O Ministério Público denunciou Douglas Verstappen e Marcelo Rodrigues da Silva Filho, ora apelante, imputando-os a prática do crime descrito no art. 33, caput, c/c art. 35, ambos da Lei n° 11.343/2006 (ID 41192744).

Narra a denúncia que, no dia 08 de janeiro de 2018, no bairro de Stella Maris, em Salvador, policiais militares promoveram uma operação de campana com o intuito de localizar um veículo Renault/Sandero, de cor preta e placa PKB5746, que, segundo denúncias anônimas, era utilizado para transportar drogas da cidade de Lauro de Freitas/BA até a região de Stella Maris.

Consta na denúncia que, ao avistar o citado veículo no local, os agentes realizaram a abordagem e identificaram Marcelo Rodrigues da Silva Filho como o condutor.
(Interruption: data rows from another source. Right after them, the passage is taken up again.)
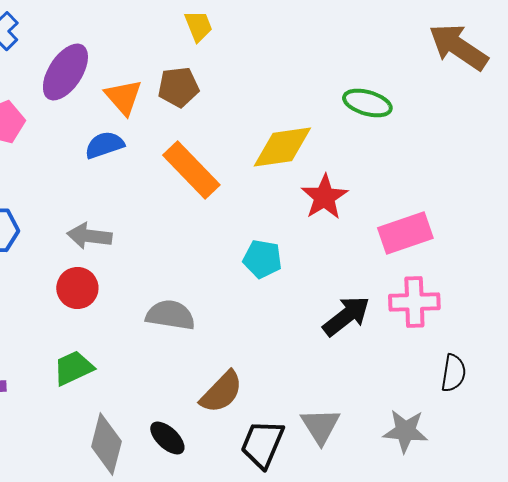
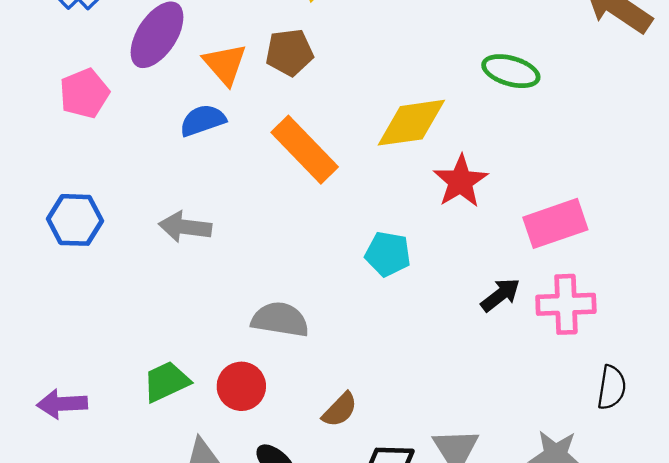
red circle: (77, 288) -> (241, 386), moved
black arrow: (346, 316) -> (500, 295), moved, size x0.7
brown semicircle: (221, 392) -> (340, 410), size x0.7

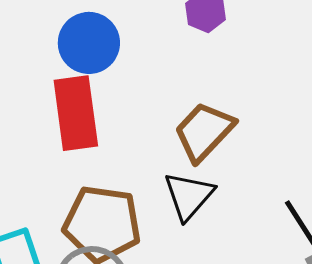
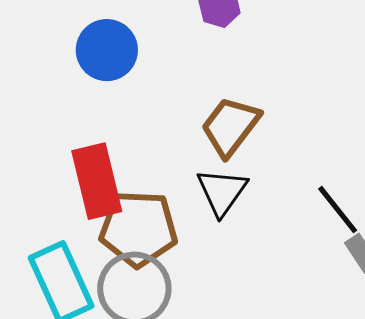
red rectangle: (76, 113) -> (97, 181), moved

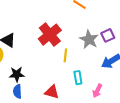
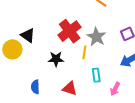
gray star: (89, 39) -> (96, 37), moved
black star: (17, 74) -> (56, 59), moved

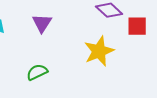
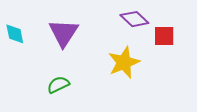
purple triangle: (42, 23) -> (64, 33), size x1.4

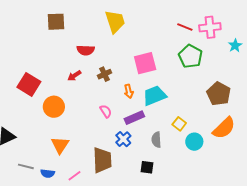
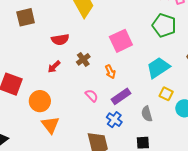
cyan trapezoid: (155, 96) -> (158, 68), moved
orange triangle: (60, 145) -> (50, 125), moved

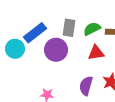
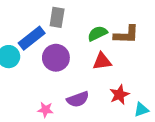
gray rectangle: (69, 28) -> (57, 17), moved
purple semicircle: (86, 86) -> (78, 99), moved, turned -126

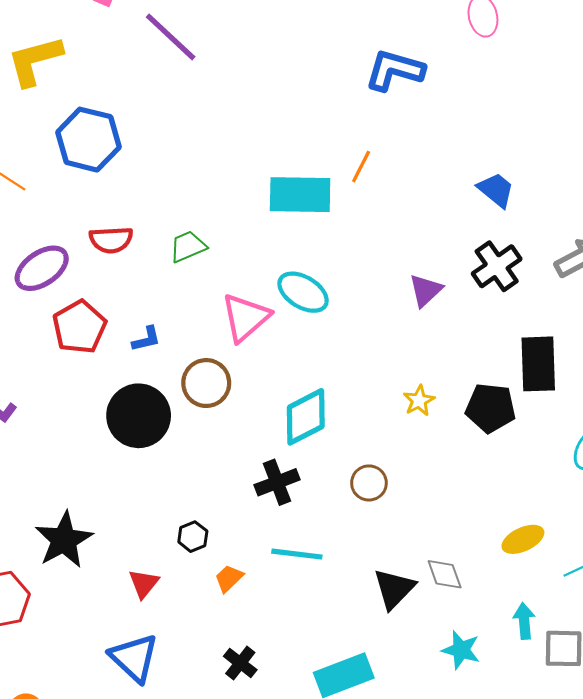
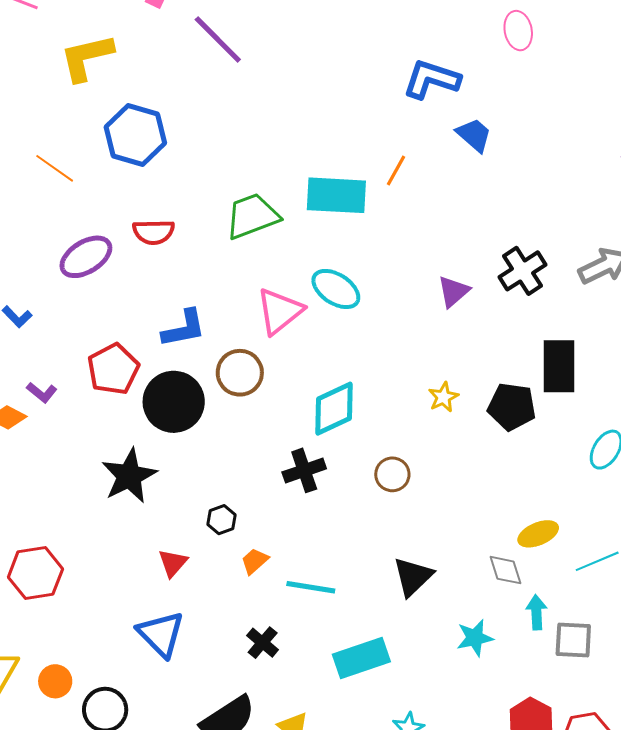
blue trapezoid: (496, 190) -> (474, 135), moved
green trapezoid: (188, 247) -> (252, 216), moved, size x1.5
red pentagon: (79, 327) -> (113, 369), moved
blue L-shape: (146, 339) -> (184, 328), size x1.6
black star: (64, 540) -> (129, 476), moved
cyan line: (297, 554) -> (311, 587), moved
gray diamond: (445, 574) -> (505, 570), moved
cyan star: (461, 650) -> (475, 638), turned -30

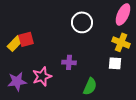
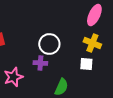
white circle: (82, 22) -> (49, 44), moved

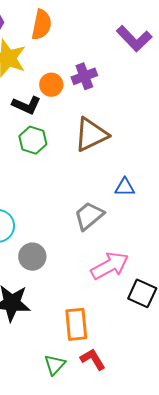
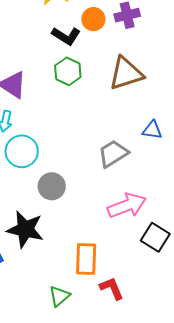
red L-shape: (93, 359) -> (112, 288), moved

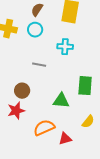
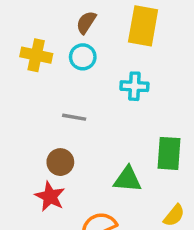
gray line: (39, 65) -> (74, 117), moved
red star: (16, 111) -> (50, 196), turned -30

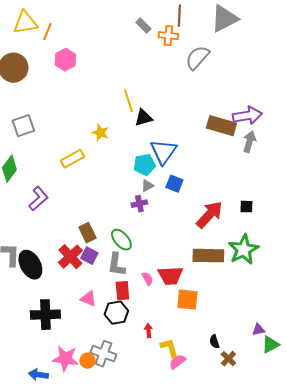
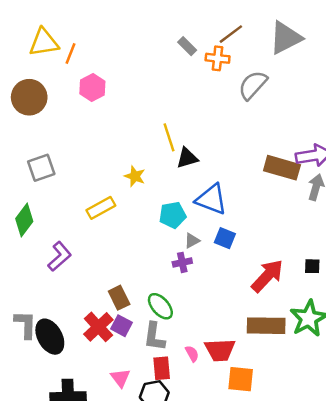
brown line: (179, 16) -> (231, 34), turned 50
blue triangle: (163, 152) -> (211, 199), turned -44
cyan pentagon: (144, 165) -> (173, 215), moved
pink triangle: (88, 299) -> (120, 378), turned 30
Durante a ação, foi constatada a posse de uma pequena quantidade de maconha e da quantia de R$ 27,00 (vinte e sete reais) em espécie. Interrogado, Marcelo afirmou que, na oportunidade, transportava drogas destinadas a Douglas Verstappen, também denunciado.

Em seguida, os policiais deslocaram-se até a residência de Douglas, situada na Avenida Brigadeiro Alberto Costa Matos, nº 53-A, casa 05, no bairro Aracui, em Lauro de Freitas/BA. No local, foram encontradas "considerável quantidade de maconha, in natura, com massa bruta de 1.989,009 (um mil novecentos e oitenta e nove gramas); além de 08 (oito) pés de maconha, plantados em vasilhas plásticas", reforçando a acusação de tráfico. Contudo, Douglas conseguiu empreender fuga, evadindo-se da ação policial.

Encerrada a instrução criminal, o pedido deduzido na  denúncia foi julgado parcialmente procedente para absolver ambos os réus do crime descrito no art. 35 da Lei 11.343/2006 e condená-los pela prática da conduta descrita no art. 33, caput, da Lei n° 11.343/2006, à pena 1 (um) ano e 8 (oito) meses de reclusão, em regime inicial aberto, e ao pagamento de 165 (cento e sessenta e cinco) dias-multa, no valor unitário de 1/30 (um trigésimo) do salário-mínimo vigente à época dos fatos, e concedido o direito de recorrer em liberdade (ID 41194072).

O acusado Marcelo Rodrigues da Silva Filho apresentou embargos de declaração no ID 41194080, o qual foi julgado parcialmente procedente (ID 41194086). Na ocasião, o juízo a quo determinou a substituição da pena privativa de liberdade por duas restritivas de direito, quais sejam, prestação de serviços à comunidade e a limitação de finais de semana.

Irresignado, o acusado Marcelo apelou (ID 41194091). Em suas razões (ID 42023177), requer absolvição sob alegação de fragilidade do acervo probatório. Subsidiariamente, pleiteia a desclassificação do delito previsto no art. 33 para o art. 28, ambos da Lei nº 11.343/2006.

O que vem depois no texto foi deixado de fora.